• Instructions for the task: When you copy from the entries that follow, take only the lines from the one with "978-81-969128-8-8" down to the one with "3. Planting", keeping both ends and dropping every picture.

*** Opening of Data for analysis ***

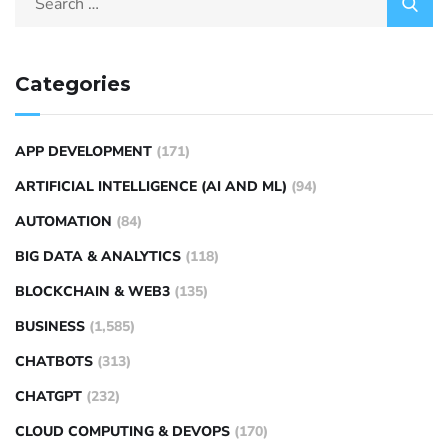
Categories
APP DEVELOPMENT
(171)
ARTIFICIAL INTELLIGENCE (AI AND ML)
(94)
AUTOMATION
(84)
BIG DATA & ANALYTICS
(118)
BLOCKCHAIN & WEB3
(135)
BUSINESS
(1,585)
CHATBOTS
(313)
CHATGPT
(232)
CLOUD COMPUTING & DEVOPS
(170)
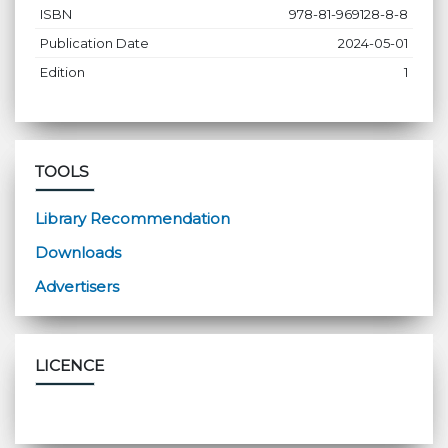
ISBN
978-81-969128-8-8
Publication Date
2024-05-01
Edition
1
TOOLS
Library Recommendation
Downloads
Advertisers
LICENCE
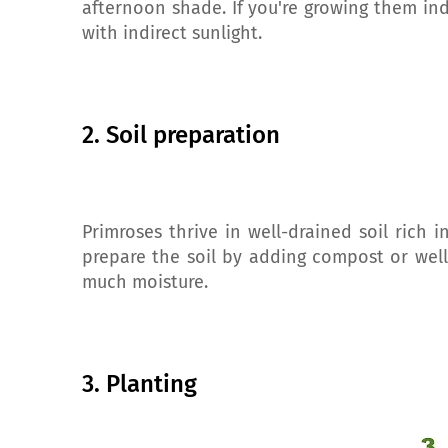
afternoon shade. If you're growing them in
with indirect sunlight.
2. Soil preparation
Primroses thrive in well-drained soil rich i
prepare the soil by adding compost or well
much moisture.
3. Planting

*** Close of Data for analysis ***
*** Opening of Data for analysis ***

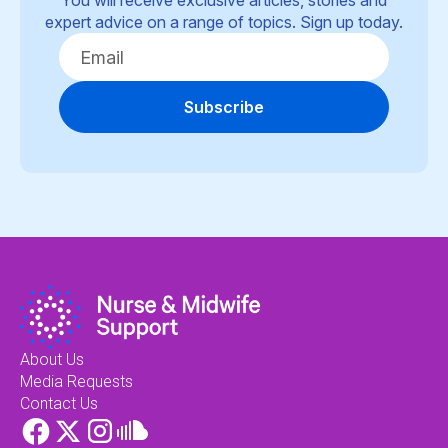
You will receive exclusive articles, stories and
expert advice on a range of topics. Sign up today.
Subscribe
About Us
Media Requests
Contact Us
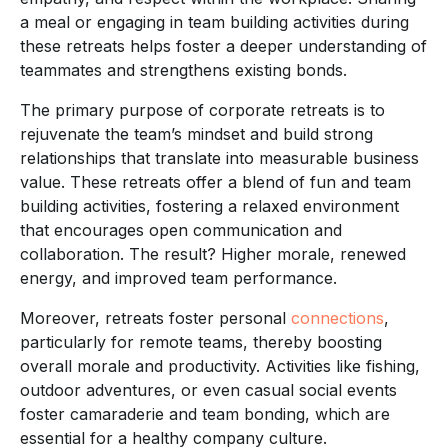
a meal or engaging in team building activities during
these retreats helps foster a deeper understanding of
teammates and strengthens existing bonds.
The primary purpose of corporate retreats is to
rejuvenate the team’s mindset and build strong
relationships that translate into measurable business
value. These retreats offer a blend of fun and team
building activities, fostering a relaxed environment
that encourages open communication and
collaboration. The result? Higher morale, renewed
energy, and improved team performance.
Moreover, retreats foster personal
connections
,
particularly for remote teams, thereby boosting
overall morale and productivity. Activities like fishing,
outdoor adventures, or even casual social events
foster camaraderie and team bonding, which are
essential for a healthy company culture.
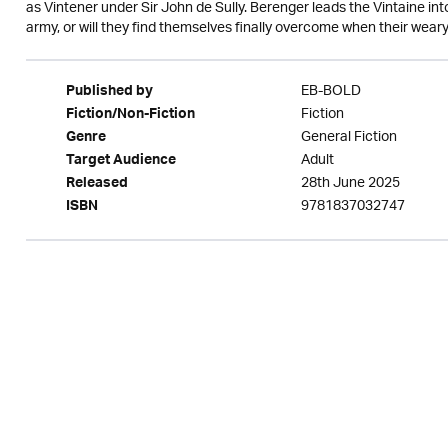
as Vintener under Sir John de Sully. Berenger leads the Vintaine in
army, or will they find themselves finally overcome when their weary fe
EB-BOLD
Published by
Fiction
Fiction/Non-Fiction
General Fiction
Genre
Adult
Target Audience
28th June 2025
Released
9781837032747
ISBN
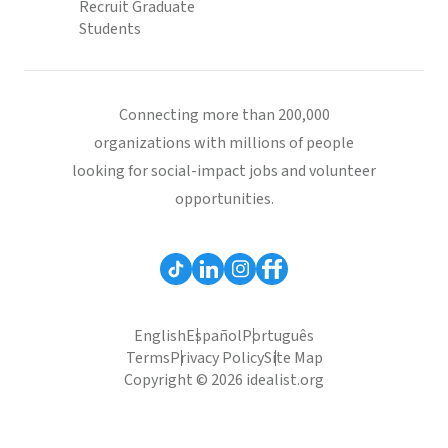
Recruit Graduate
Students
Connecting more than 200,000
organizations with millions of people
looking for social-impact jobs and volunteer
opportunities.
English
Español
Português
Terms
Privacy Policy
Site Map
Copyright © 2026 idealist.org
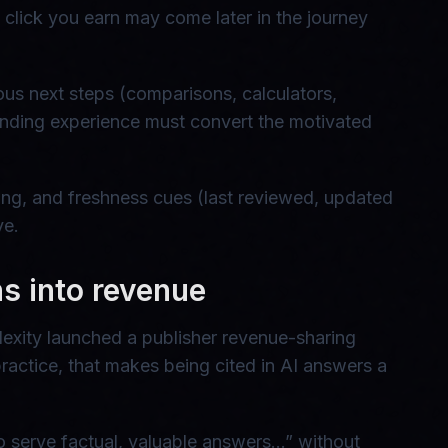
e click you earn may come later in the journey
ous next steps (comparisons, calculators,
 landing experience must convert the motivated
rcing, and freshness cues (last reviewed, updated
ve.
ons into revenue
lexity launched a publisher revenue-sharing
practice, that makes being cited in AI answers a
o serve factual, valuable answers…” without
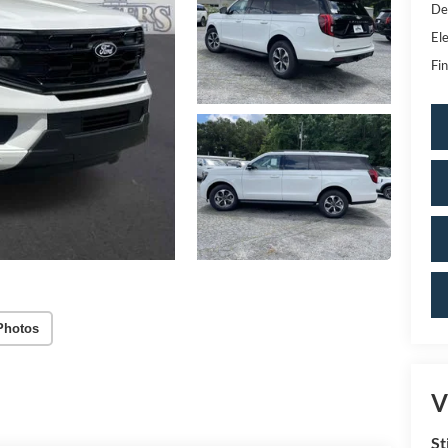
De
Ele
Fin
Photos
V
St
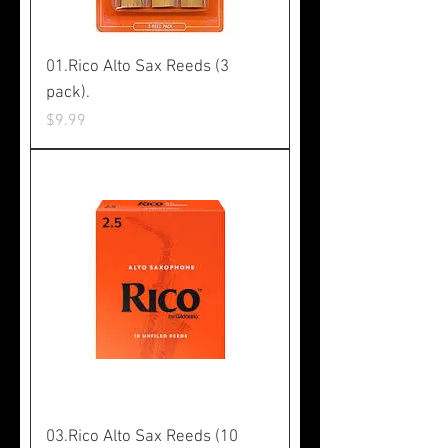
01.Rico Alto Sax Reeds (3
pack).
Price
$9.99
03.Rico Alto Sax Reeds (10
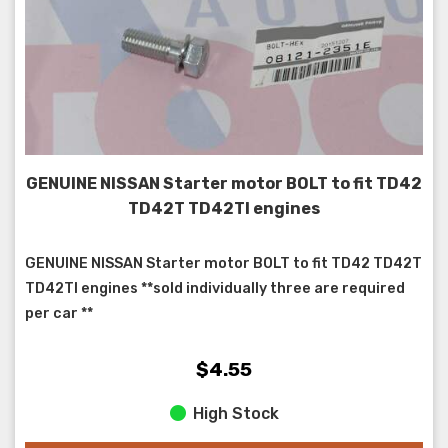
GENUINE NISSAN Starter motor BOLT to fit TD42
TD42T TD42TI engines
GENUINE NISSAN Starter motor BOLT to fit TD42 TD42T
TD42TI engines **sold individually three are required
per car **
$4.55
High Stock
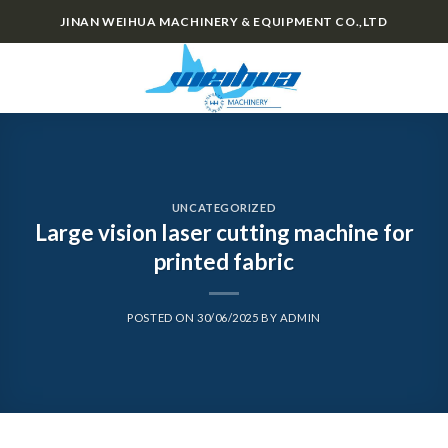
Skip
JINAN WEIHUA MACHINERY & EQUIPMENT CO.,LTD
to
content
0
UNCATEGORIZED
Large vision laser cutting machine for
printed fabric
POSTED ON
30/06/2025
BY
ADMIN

*** Close of Data for analysis ***

• Solution for this problem:
978-81-969128-8-8
Publication Date
2024-05-01
Edition
1
TOOLS
Library Recommendation
Downloads
Advertisers
LICENCE
afternoon shade. If you're growing them in
with indirect sunlight.
2. Soil preparation
Primroses thrive in well-drained soil rich i
prepare the soil by adding compost or well
much moisture.
3. Planting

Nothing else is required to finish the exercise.